- Goal of the exercise -
Each line below from the "2. Skontaktujemy się" line through the "рекомендуется разместить датчик" line, those two included, must be restated word for word; the pictures must not be.

** Available data follows **

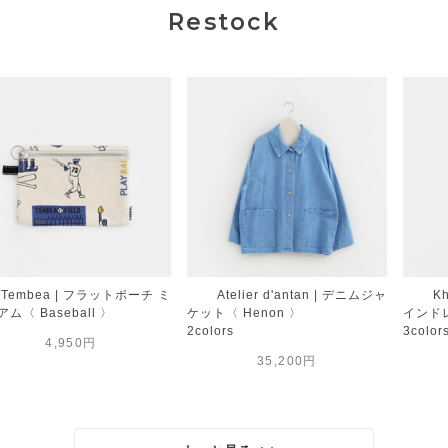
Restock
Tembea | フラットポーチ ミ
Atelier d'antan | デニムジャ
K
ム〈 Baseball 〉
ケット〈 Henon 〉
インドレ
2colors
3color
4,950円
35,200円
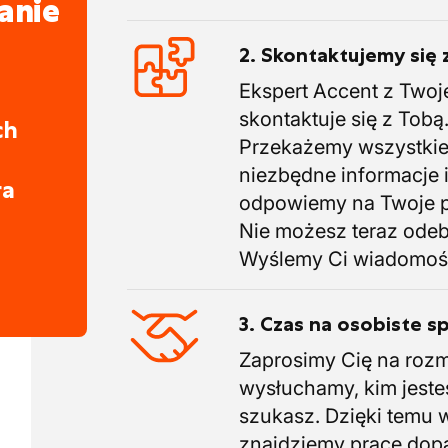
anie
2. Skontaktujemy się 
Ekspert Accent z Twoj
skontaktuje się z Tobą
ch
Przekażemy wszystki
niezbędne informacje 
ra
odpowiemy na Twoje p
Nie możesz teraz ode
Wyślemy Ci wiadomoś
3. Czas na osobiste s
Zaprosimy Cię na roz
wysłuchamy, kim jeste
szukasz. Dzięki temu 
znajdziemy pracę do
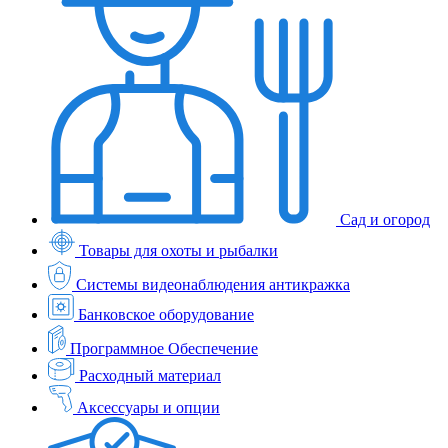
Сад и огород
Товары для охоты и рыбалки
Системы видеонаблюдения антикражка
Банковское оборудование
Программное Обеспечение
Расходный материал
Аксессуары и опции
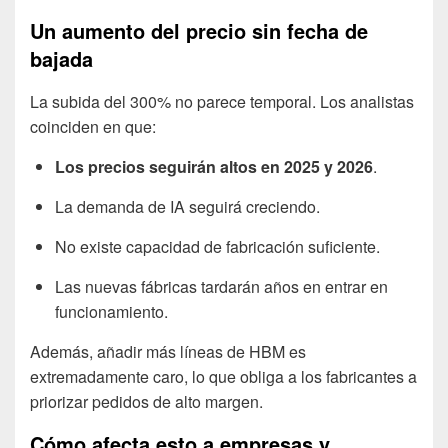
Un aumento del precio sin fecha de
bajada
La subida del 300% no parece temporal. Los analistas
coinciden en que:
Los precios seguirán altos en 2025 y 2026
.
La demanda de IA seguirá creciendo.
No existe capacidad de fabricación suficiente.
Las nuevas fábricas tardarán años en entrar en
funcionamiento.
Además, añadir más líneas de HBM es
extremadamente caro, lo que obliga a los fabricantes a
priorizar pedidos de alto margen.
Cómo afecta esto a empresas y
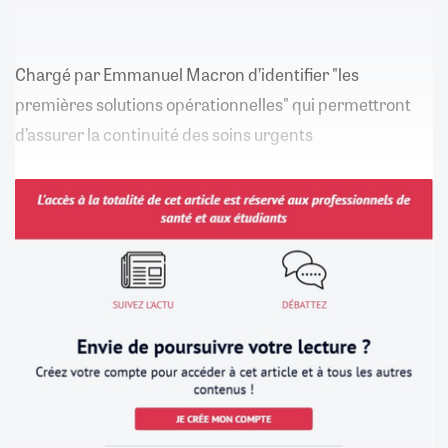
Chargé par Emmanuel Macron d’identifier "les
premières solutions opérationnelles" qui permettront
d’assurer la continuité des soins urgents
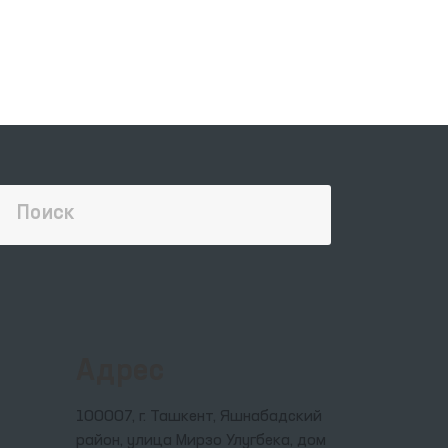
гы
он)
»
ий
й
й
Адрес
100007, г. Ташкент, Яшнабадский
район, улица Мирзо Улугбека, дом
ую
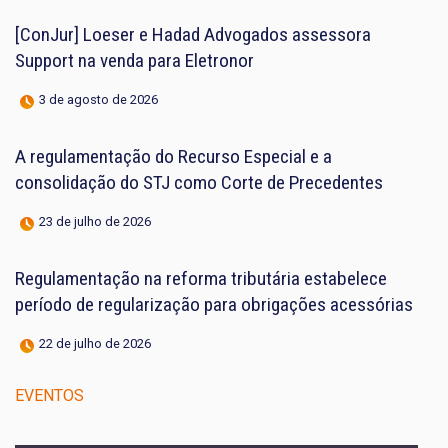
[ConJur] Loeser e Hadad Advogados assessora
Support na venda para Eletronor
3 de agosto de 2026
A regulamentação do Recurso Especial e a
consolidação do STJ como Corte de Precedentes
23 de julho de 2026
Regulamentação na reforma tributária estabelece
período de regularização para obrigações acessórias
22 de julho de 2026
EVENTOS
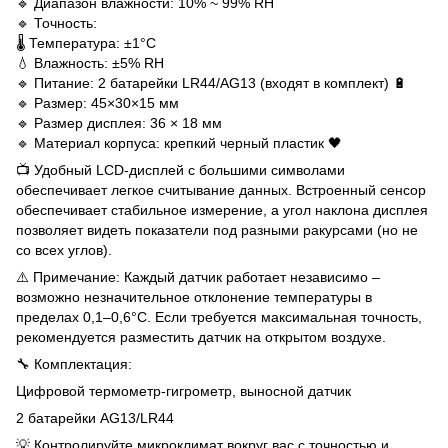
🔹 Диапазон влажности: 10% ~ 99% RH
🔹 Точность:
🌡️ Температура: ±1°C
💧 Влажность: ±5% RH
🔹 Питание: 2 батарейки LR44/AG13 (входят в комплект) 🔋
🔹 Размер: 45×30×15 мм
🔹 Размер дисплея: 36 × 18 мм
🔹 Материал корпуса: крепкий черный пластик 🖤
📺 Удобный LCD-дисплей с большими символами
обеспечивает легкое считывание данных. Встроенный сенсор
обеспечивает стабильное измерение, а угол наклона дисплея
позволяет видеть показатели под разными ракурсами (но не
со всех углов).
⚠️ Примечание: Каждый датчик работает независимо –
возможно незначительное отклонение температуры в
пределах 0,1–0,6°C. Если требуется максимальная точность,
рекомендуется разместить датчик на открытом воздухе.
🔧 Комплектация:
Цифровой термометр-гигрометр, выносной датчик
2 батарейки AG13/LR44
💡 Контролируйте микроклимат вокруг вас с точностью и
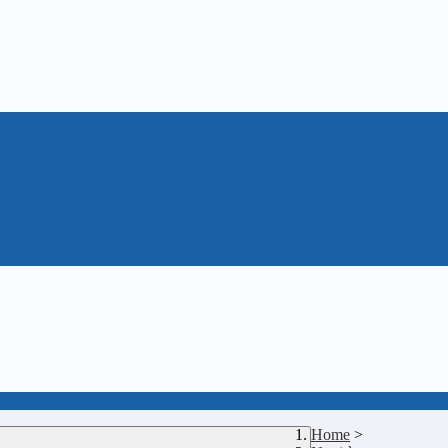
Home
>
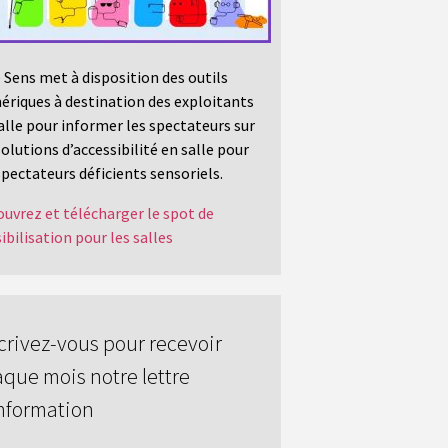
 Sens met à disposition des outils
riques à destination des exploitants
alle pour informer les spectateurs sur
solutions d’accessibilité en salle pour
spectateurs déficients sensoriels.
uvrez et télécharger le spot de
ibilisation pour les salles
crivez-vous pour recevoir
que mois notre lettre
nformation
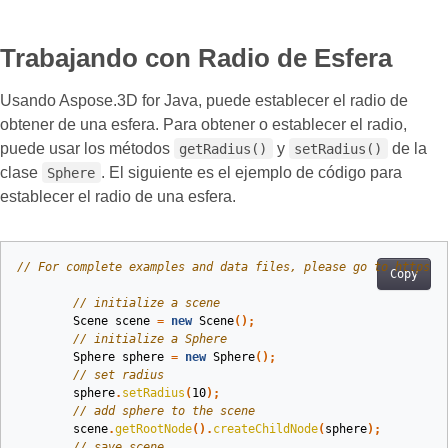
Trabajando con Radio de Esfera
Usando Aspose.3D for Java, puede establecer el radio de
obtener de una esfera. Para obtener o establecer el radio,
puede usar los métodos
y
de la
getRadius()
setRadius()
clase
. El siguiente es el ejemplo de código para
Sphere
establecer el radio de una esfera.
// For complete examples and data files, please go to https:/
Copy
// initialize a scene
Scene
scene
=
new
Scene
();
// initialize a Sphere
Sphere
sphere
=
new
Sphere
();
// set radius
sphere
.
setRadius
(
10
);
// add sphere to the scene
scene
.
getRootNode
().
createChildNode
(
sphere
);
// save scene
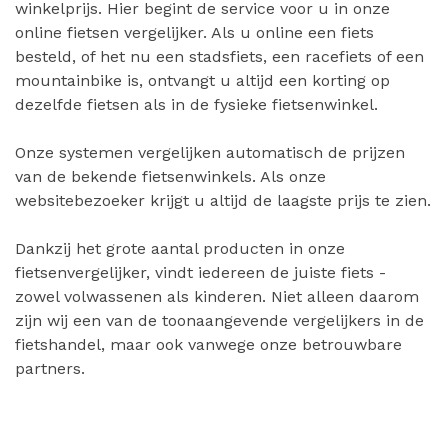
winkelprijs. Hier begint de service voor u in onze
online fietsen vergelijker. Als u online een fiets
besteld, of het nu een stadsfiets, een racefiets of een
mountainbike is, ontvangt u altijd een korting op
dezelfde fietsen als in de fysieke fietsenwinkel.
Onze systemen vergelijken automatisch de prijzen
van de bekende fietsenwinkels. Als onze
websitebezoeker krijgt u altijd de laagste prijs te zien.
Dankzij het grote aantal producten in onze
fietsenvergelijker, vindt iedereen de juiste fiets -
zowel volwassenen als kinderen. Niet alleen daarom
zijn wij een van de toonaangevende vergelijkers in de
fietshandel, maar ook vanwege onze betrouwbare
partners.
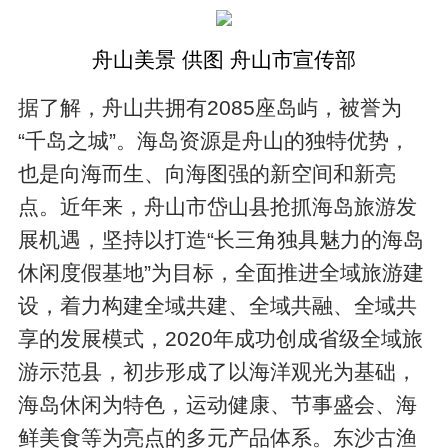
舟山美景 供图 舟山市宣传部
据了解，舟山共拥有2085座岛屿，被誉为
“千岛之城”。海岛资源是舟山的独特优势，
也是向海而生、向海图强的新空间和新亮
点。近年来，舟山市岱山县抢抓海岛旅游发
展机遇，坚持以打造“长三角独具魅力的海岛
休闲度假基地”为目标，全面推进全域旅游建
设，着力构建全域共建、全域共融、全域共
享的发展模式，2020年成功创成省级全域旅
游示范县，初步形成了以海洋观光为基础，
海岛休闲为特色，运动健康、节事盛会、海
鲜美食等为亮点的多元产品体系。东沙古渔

** End of Available data **

- Solved problem -
2. Skontaktujemy się 
Ekspert Accent z Twoj
skontaktuje się z Tobą
ch
Przekażemy wszystki
niezbędne informacje 
ra
odpowiemy na Twoje p
Nie możesz teraz ode
Wyślemy Ci wiadomoś
3. Czas na osobiste s
Zaprosimy Cię na roz
wysłuchamy, kim jeste
szukasz. Dzięki temu 
znajdziemy pracę do
Сад и огород
Товары для охоты и рыбалки
Системы видеонаблюдения антикражка
Банковское оборудование
Программное Обеспечение
Расходный материал
Аксессуары и опции
Un aumento del precio sin fecha de
bajada
La subida del 300% no parece temporal. Los analistas
coinciden en que:
Los precios seguirán altos en 2025 y 2026
.
La demanda de IA seguirá creciendo.
No existe capacidad de fabricación suficiente.
Las nuevas fábricas tardarán años en entrar en
funcionamiento.
Además, añadir más líneas de HBM es
extremadamente caro, lo que obliga a los fabricantes a
priorizar pedidos de alto margen.
Cómo afecta esto a empresas y
Chargé par Emmanuel Macron d’identifier "les
premières solutions opérationnelles" qui permettront
d’assurer la continuité des soins urgents
гы
он)
»
ий
й
й
Адрес
100007, г. Ташкент, Яшнабадский
район, улица Мирзо Улугбека, дом
ую
[ConJur] Loeser e Hadad Advogados assessora
Support na venda para Eletronor
3 de agosto de 2026
A regulamentação do Recurso Especial e a
consolidação do STJ como Corte de Precedentes
23 de julho de 2026
Regulamentação na reforma tributária estabelece
período de regularização para obrigações acessórias
22 de julho de 2026
EVENTOS
🔹 Диапазон влажности: 10% ~ 99% RH
🔹 Точность:
🌡️ Температура: ±1°C
💧 Влажность: ±5% RH
🔹 Питание: 2 батарейки LR44/AG13 (входят в комплект) 🔋
🔹 Размер: 45×30×15 мм
🔹 Размер дисплея: 36 × 18 мм
🔹 Материал корпуса: крепкий черный пластик 🖤
📺 Удобный LCD-дисплей с большими символами
обеспечивает легкое считывание данных. Встроенный сенсор
обеспечивает стабильное измерение, а угол наклона дисплея
позволяет видеть показатели под разными ракурсами (но не
со всех углов).
⚠️ Примечание: Каждый датчик работает независимо –
возможно незначительное отклонение температуры в
пределах 0,1–0,6°C. Если требуется максимальная точность,
рекомендуется разместить датчик на открытом воздухе.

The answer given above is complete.